Persoalannya sekarang, “ruang”, terlepas dari statusnya sebagai “yang alternatif” atau “yang mainstream”, pasti membutuhkan “keberlanjutan”. Maksudnya, “pengelolaan ruang” yang diharapkan di sini tidak dilakukan secara sementara, tetapi harus dapat terus bertahan dan bahkan semakin berkembang mengikuti semangat zaman. Terserahlah, apakah dia akan menjadi sangat populer, menjadi budaya massa, atau tampil sebagai kultur yang beda/unik/eksklusif, karena poin utamanya adalah bagaimana kegiatan-kegiatan milik si ruang tidak hanya menjadi selebrasi sesaat, kemudian lenyap-hilang tak diingat orang-orang lagi…? Bagaimana gagasan-gagsan yang dibawa oleh “ruang milik komunitas” itu dapat terus hidup, menginspirasi dan menemukan inovasi dari waktu ke waktu…?

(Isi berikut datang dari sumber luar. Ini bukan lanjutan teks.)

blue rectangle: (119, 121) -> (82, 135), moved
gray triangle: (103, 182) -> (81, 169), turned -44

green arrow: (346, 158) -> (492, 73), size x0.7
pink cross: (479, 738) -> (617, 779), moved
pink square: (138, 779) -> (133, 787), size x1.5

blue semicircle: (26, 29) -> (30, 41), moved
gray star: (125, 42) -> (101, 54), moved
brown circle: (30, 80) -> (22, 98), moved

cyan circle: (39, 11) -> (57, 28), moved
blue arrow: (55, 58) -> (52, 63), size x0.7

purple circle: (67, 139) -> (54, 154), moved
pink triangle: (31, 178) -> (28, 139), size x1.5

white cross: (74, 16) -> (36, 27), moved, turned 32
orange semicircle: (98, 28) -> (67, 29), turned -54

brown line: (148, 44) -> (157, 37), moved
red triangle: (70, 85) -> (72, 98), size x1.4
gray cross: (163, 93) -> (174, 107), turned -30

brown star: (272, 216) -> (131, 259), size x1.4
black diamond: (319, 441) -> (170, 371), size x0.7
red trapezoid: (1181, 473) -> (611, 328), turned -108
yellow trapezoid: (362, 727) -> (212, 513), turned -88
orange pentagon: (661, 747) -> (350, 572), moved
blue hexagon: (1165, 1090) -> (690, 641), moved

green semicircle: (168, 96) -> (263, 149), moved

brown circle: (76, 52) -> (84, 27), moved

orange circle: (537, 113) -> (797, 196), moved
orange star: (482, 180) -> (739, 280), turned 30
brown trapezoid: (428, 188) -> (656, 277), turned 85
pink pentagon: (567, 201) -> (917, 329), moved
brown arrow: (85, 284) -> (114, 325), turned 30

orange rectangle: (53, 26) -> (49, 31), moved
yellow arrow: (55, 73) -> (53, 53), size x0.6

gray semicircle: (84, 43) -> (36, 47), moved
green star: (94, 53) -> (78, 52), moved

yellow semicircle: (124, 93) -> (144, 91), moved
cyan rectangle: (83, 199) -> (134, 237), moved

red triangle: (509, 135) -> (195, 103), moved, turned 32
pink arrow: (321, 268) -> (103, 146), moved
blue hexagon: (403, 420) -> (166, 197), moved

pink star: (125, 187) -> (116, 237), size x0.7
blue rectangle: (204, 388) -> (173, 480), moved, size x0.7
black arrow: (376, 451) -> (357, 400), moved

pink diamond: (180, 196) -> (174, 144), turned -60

Mencari Ruang, Mencari Rumah
Saya yakin, bahwa “yang organik” tidak tersembunyi jauh di dalam semak belukar kehidupan yang begitu kompleks, tetapi mereka sebenarnya adalah segala sesuatu yang akrab dengan kita, yang kita lihat, dengar dan alami setiap hari, setiap waktu. Saking organiknya, kita sering tidak sadar bahwa sesungguhnya ia sudah ada di situ sejak dulu: umumnya bukan hal baru sama sekali, tidak pula menghadirkan dirinya sebagai pilihan akhir, cadangan atau opsional (alternatif: “tersedia untuk dipilih—tetapi tidak wajib—kalau sudah mentok”…). Asalkan kesadaran kita bekerja terhadapnya, justru “sesuatu yang organik” itu adalah “sesuatu yang utama sebenar-benarnya”, bukan “alternatif”.